Depresyon derin hüzün, elem, sıkıntı içeren bunaltılı bir durumdur. Bu süreç daha evvelce zevk veren hadiselerden artık eskisi kadar zevk alamama, ilginin kaybolması üzere ruh hallerini de içerir. Kişinin günlük işlevselliğinde yani işini gücünü yapmasında, bozulma olur. Zihinsel ve fizikî alanlarda eneri azlığı ile giden bir yavaşlama olur. Kısaca, kişi neşesiz ümitsiz yorgun bitkin ve tahammülsüzdür.

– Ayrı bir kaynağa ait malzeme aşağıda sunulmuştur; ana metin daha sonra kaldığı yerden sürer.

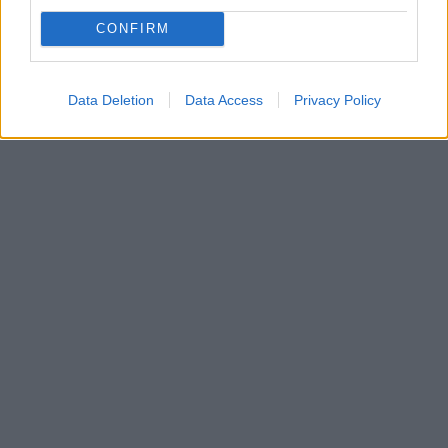
επιβατών» και σήμανση για να τηρούνται οι αποστάσεις
CONFIRM
Πώς περιγράφει όσα θα ισχύσουν από την 4η Μαΐου
ο πρόεδρος της ΟΣΥ Βασίλης Ξυπολυτάς
Data Deletion
Data Access
Privacy Policy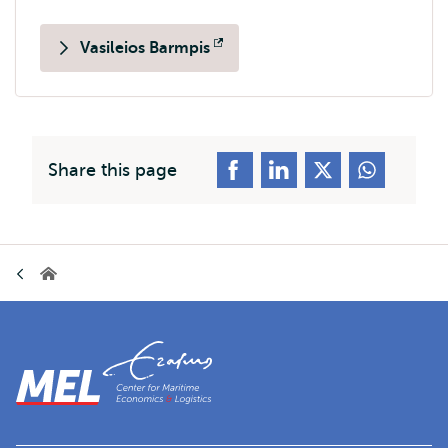
Vasileios Barmpis
Opens
external
Share this page
Breadcrumb
Home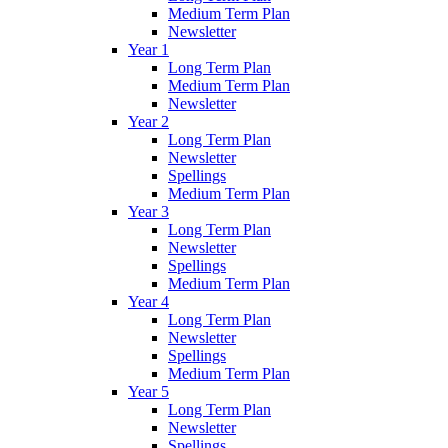
Medium Term Plan
Newsletter
Year 1
Long Term Plan
Medium Term Plan
Newsletter
Year 2
Long Term Plan
Newsletter
Spellings
Medium Term Plan
Year 3
Long Term Plan
Newsletter
Spellings
Medium Term Plan
Year 4
Long Term Plan
Newsletter
Spellings
Medium Term Plan
Year 5
Long Term Plan
Newsletter
Spellings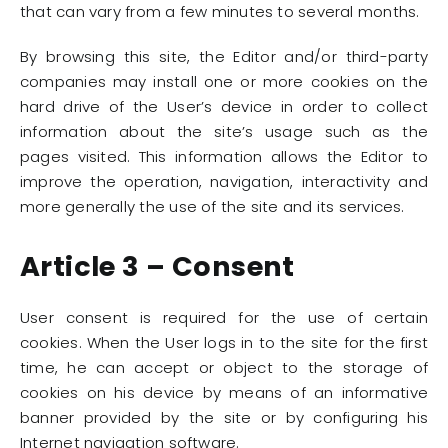
that can vary from a few minutes to several months.
By browsing this site, the Editor and/or third-party
companies may install one or more cookies on the
hard drive of the User’s device in order to collect
information about the site’s usage such as the
pages visited. This information allows the Editor to
improve the operation, navigation, interactivity and
more generally the use of the site and its services.
Article 3 – Consent
User consent is required for the use of certain
cookies. When the User logs in to the site for the first
time, he can accept or object to the storage of
cookies on his device by means of an informative
banner provided by the site or by configuring his
Internet navigation software.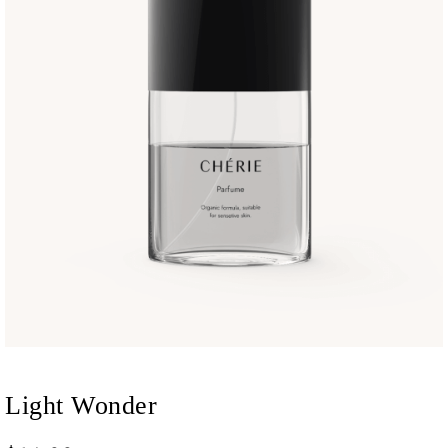
Light Wonder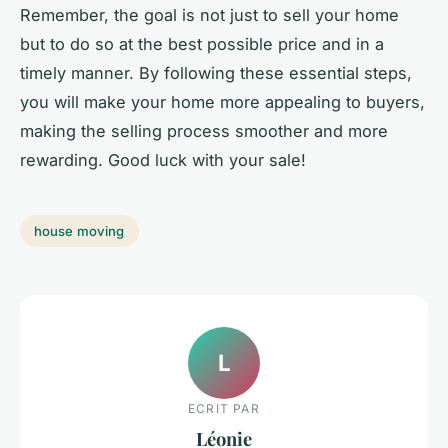
Remember, the goal is not just to sell your home
but to do so at the best possible price and in a
timely manner. By following these essential steps,
you will make your home more appealing to buyers,
making the selling process smoother and more
rewarding. Good luck with your sale!
house moving
L
ECRIT PAR
Léonie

Tek bir çeşit depresyon yoktur ve bazen depresyonu tanımak hastalığı teşhis edip, tedaviye yönlenmek daha güç olur. Bu depresyon bilhassa, “maskeli depresyon” ise. Maskeli depresyon daha çok bedensel hastalık belirtileri ile ortaya çıkar. Fizikî belirtiler, alkol unsur kullanımı,cinsel fonksiyon bozuklukları daha ön plandayken, öteki depresyon belirtileri geri planda kalır. Yorgunluk, uyku iştah değişiklikleri, vücut fonksiyonlarında bozukluk,nedeni bulunamayan ağrılar sık görülür. Zihinsel ve fizikî yavaşlama, uyku bozukluğu,ilgi odaklarında azalmanın dışında, depresyonda görülen klasik belirtiler pek görülmez. Depresyonun bu çeşidinde bedende bel, sırt, boyun, eklem, baş ağrıları yahut bedenin farklı yerlerini tutan gezici ağrılarla giden, genel bir keyifsizlik hali hakim olur. Kişi isimlendiremediği, tam bir hastalığa uymayan, bu ağrılar nedeniyle kanser üzere önemli bir hastalığı yahut teşhis konulamayan kronik ölümcül birhastalık yaşadığına dair korkular duyar.Doktor, hekim dolaşır, pek çok tetkik ve muayeneden geçer lakin istediği sonuca ulaşamaz. Maskeli Depresyon; hislerini, hüzünlerini ifde edemeyen toplumlarda daha sık görülür.
Öfkelerini söz etmek yerine bastırmayı tercih edenlerin hastalığıdır.Hastalar meşakkatlerini kelamlarıyla değil, vücutlarıyla tabir ederler. Bu davranışların beni kızdırıyor, yaşadığım bu durum beni çok üzüyor demek yerine bedenlerinin pek çok yerinde müddet giden ağrı, sızı şikayetleri olur. Devam eden kronik ağrılarda, hastalığı fark edip, yardım ve takviye almak, gerektiğinde ilaç takviyesi ve psikoterapiden kaçınmamak kıymetlidir.